ミックスの価値観が変わるサウンドのヘッドホン
ミュージシャン/エンジニアが本音で語る、オーディオテクニカ「ATH-R70x」を選んだ理由:MEG(ex.ARTEMA)の場合
ATH-R70xを選んだ理由とそのサウンドの魅力
私はもともと密閉型のオーディオテクニカATH-M50xを使用していました。密閉型は音がハッキリしていて音像も近いため分かりやすいのですが、構造上しっかり耳に密着しなくてはならないので、10時間を超える長時間の作業だとどうしても耳が痛くなり疲れてしまうという理由から、オープン型のヘッドホンを探していました。
一般的にオープン型は、音場は分かりやすい反面、密閉型に慣れていると音の輪郭などが分かりにくい傾向となることに加え、低音がどうしても薄くなってしまう側面があります。オープン型と密閉型、どちらを取っても良し悪しがあり、そのどちらも兼ね備えてるヘッドホンはないのかと探しまわり、その末に出会ったのがATH-R70x(以下:R70x)でした。
R70xを一聴してまず驚いたのが、いままで試して来たオープン型では感じることができなかった低音の再現性でした。正直、上の価格帯を見たらキリがない世界ですが、同価格帯のオープン型の弱点は低音が出ないというところで、R70xはその弱点を見事クリアしています。
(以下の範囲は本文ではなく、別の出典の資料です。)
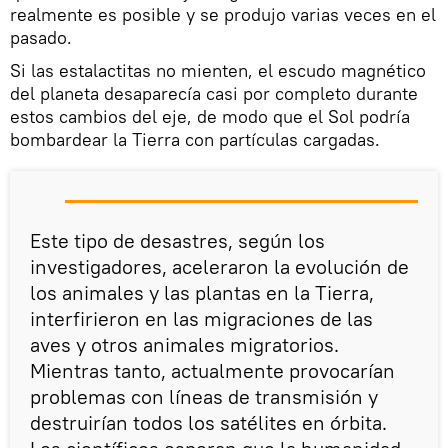
realmente es posible y se produjo varias veces en el
pasado.
Si las estalactitas no mienten, el escudo magnético
del planeta desaparecía casi por completo durante
estos cambios del eje, de modo que el Sol podría
bombardear la Tierra con partículas cargadas.
Este tipo de desastres, según los
investigadores, aceleraron la evolución de
los animales y las plantas en la Tierra,
interfirieron en las migraciones de las
aves y otros animales migratorios.
Mientras tanto, actualmente provocarían
problemas con líneas de transmisión y
destruirían todos los satélites en órbita.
低音の面ではさすがオーディテクニカと言うべきものです。
ボトムがしっかりしているので定位も良く、オープン型特有の音場感はありつつも音像は遠すぎず各々のパートがくっきり聴こえてきます。これなら密閉型に慣れている方でも違和感無く使用できるオープン型ヘッドホンだと思います。
それに加えて帯域のバランス、解像度、どれを取っても絶妙で、ある意味では特筆すべき点がないのではないかと思うくらいにニュートラルな特性です。しかも、モニタリングに偏りすぎずリスニングでも気持ち良く使えるという、どんな場面でも使えるのも特徴です。本製品でうたっている通り、まさにリファレンスヘッドホンというにふさわしいヘッドホンです。
そして、もうひとつの特筆すべき点。それはなんと言っても装着感でしょう。
大体のヘッドホンはアジャスターを調節して装着しますが、アジャスターの長さが左右で違ったりすると微妙に左右で音が違ったりしてしまい調整するのが面倒だったりします。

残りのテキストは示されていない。